→ **About this task**
Return every line below in which "Ensino" appears.

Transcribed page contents
* * *

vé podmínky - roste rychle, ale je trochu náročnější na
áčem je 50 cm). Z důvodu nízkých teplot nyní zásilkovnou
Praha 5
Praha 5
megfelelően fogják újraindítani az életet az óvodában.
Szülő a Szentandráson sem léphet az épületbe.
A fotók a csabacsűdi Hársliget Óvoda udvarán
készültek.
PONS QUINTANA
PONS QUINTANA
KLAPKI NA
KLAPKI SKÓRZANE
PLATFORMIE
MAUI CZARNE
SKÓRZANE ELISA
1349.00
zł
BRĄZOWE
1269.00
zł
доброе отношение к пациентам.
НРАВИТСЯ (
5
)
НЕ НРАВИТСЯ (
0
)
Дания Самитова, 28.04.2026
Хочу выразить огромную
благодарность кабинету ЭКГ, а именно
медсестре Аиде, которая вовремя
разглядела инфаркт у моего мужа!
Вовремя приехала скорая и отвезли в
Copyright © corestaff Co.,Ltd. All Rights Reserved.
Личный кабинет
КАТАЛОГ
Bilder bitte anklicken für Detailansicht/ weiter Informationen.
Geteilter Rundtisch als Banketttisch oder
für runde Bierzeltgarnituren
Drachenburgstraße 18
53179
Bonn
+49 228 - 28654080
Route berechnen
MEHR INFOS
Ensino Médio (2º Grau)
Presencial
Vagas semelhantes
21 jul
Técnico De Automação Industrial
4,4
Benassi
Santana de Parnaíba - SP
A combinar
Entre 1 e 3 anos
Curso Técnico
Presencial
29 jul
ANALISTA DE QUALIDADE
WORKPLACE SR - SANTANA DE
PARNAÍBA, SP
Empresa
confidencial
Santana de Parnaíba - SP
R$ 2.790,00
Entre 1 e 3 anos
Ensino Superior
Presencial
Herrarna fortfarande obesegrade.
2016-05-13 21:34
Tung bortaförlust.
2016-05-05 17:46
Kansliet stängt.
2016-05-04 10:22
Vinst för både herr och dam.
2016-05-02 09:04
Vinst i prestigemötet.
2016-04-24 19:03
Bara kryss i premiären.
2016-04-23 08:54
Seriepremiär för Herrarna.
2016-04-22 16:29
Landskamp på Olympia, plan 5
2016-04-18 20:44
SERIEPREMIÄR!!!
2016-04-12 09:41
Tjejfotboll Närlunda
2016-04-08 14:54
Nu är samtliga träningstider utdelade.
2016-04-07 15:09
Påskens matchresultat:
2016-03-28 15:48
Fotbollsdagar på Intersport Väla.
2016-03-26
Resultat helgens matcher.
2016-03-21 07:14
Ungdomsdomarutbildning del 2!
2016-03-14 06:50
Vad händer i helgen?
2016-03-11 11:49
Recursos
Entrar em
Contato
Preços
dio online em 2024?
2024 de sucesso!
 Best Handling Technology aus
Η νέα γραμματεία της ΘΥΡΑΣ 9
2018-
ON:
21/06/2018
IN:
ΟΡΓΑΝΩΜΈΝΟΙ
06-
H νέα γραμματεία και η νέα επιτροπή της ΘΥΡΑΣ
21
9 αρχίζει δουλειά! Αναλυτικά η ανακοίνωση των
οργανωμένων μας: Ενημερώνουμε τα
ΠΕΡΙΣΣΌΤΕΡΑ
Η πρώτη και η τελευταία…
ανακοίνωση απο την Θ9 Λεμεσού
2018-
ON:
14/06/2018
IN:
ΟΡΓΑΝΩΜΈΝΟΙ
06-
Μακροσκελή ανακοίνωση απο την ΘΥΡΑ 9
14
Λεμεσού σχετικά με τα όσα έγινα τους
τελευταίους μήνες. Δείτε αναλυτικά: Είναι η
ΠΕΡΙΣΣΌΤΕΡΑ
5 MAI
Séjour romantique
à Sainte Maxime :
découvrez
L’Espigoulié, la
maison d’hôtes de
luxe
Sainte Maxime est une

* * *

→ **Written answer**
Ensino Médio (2º Grau)
Ensino Superior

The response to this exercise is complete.